19/11/2019
A área desmatada na Amazônia foi de 9.762 km² entre agosto de 2018 e julho de 2019, de acordo com números oficiais do governo federal divulgados nesta segunda-feira (18) pelo Instituto Nacional de Pesquisas Espaciais (Inpe). Trata-se de um aumento de 29,5% em relação ao período anterior (agosto de 2017 a julho de 2018), que registrou 7.536 km² de área desmatada.
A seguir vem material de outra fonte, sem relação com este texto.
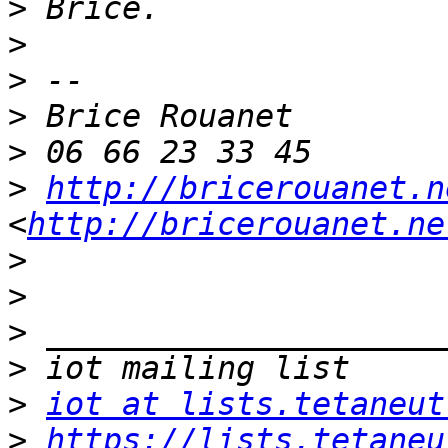
>
>
>
>
>
>
http://bricerouanet.n
<
http://bricerouanet.ne
>
>
>
>
>
iot at lists.tetaneut
>
https://lists.tetaneu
Os dados são do Projeto de Monitoramento do Desmatamento na Amazônia Legal por Satélite (Prodes), considerado o mais preciso para medir as taxas anuais. Ele é diferente do Sistema de Detecção de Desmatamento em Tempo Real (Deter), que mostra os alertas mensais e já sinalizava tendência de aumento.
Entenda em 7 tópicos
1) Alta foi de 29,5% em 12 meses: área passou de 7.536 km² (agosto/17 a julho/18) para 9.762 km² (agosto/18 a julho/19);
2) É a maior área desde 2008, quando o Prodes apontou 12.911 km² desmatados;
3) Desde 2012, quando desmatamento foi de 4.571 km², o aumento anual vinha sendo de 11,4%, em média;
4) Quatro estados respondem por 84% da floresta derrubada, sendo 40% no Pará;
5) Segundo o Inpe, o nível de precisão do Prodes é de aproximadamente 95%;
6) O ministro do Meio Ambiente, Ricardo Salles, diz que principal motivo do crescimento é prática de atividades econômicas ilegais;
7) Pesquisadores e ONGs cobram fiscalização e nova postura do governo federal.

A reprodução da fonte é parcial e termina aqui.